Schmutzige Geschäfte
Die Stasi im Westen
Detlef Kühn

Daß es der DDR-Staatssicherheit gelungen ist, eine nennenswerte Zahl westdeutscher Mitarbeiter "auf der Basis der Überzeugung" für ihr schmutziges Geschäft zu gewinnen, erstaunt noch heute. Schätzungen bewegen sich zwischen 6.000 und 30.000 Inoffiziellen Mitarbeitern (IM). Auch die "Kundschafter" des MfS, die aus dem Westen Deutschlands stammten, behaupten, sie hätten nur dem Weltfrieden dienen und die angeblich ungleichen Chancen des sozialistischen Lagers in der Auseinandersetzung mit dem Westen mildern wollen.

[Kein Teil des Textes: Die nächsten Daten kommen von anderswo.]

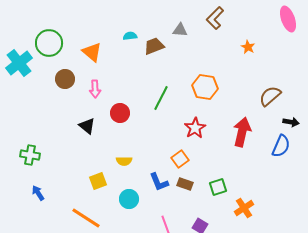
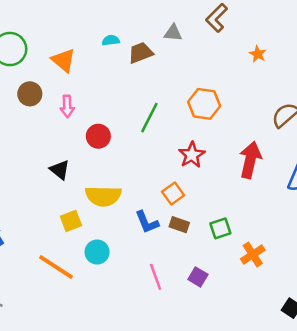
black triangle: (87, 126) -> (60, 170), moved
yellow semicircle: (124, 161) -> (103, 196), size x1.8
cyan circle: (129, 199) -> (97, 252), moved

Trotz dieses hehren Ziels haben sie in aller Regel materielle Zuwendungen des MfS akzeptiert. Das stinkt immer noch zum Himmel, zumal viele der überführten Westtäter mit einem blauen Auge davongekommen sind.

Was den Bereich des Hörfunks und Fernsehens anbelangt, so hat die ARD vor einigen Jahren spät, aber nicht zu spät eine heroische Anstrengung unternommen, zu klären, in welchem Ausmaß in Ost und West Mitarbeiter des Rundfunks in die Machenschaften der Stasi verstrickt waren. Das Ergebnis der Untersuchungen ist bereits zum großen Teil veröffentlicht worden. Datenschutzrechtliche Bedenken müssen beim Rest noch ausgeräumt werden.

Der Fall des Sportjournalisten Hagen Boßdorf, der jetzt die Gemüter bewegt, war im wesentlichen schon bekannt. Boßdorf hat das Interesse der Öffentlichkeit jetzt nur deshalb auf sich gezogen, weil er zum Sportchef des NDR befördert werden sollte (JF 51/05). In der Endphase der DDR hat er der Hauptverwaltung Aufklärung (HVA) des MfS Beurteilungen über West-Bekannte geliefert, die in die DDR reisten. Damit habe er niemandem geschadet, behauptet er heute.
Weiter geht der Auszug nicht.